Given an input of n elements that is entirely unsorted, we could first place each element in its own sequence (a singleton sequence is trivially sorted). We then call recMultiMerge on that collection of n sequences. This would make k equal to n (the maximal possible value for k) and the entire operation would run in time O(n log n). The classic mergesort algorithm uses an approach similar to this since it assumes the input data is completely unsorted (more on that coming up when we discuss sorting and Big O). In our recMultiMerge algorithm, the elements that are already arranged into sorted sequences just give us a jump start on the process. In other words, the smaller the value of k, the more sorted our input data already is – work has already been done for us, and the whole process can complete more quickly!

To finish off this task:

• Write test cases that compare recMultiMerge to the non-recursive multiMerge.
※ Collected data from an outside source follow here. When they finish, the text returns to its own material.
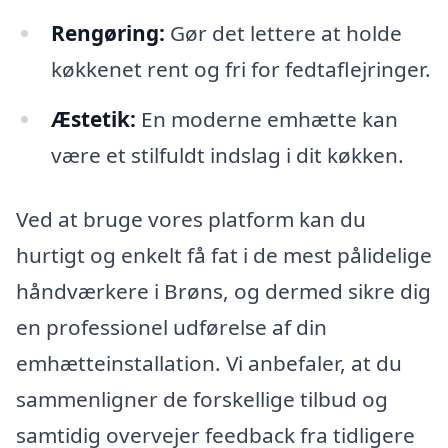
Rengøring:
Gør det lettere at holde
køkkenet rent og fri for fedtaflejringer.
Æstetik:
En moderne emhætte kan
være et stilfuldt indslag i dit køkken.
Ved at bruge vores platform kan du
hurtigt og enkelt få fat i de mest pålidelige
håndværkere i Brøns, og dermed sikre dig
en professionel udførelse af din
emhætteinstallation. Vi anbefaler, at du
sammenligner de forskellige tilbud og
samtidig overvejer feedback fra tidligere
It should handle the same inputs in all the same ways, but finish the job a heck of a lot faster.
• Use the timing operation to measure the execution time over 5 or more different sizes of n (keeping k fixed) and over 5 or more different sizes of k (keeping n fixed). In short_answer.txt:

Notes

• Your binary merge function should operate iteratively (not recursion). Your recMultiMerge should operate recursively (not iteration).
• Do not edit the provided code for multiMerge. The multiMerge function is used solely for testing and timing as a comparison to your recMultiMerge. Your recMultiMerge should not call multiMerge; your recMultiMerge should call your binary merge function. (That's a lot of merges! Be sure you know the role for each.)
• The assignment requires you to write your own implementation of merge and recMultiMerge. Your code should not call the Vector sort method nor any other sort or merge from a library (whether C++ standard, Stanford, or otherwise).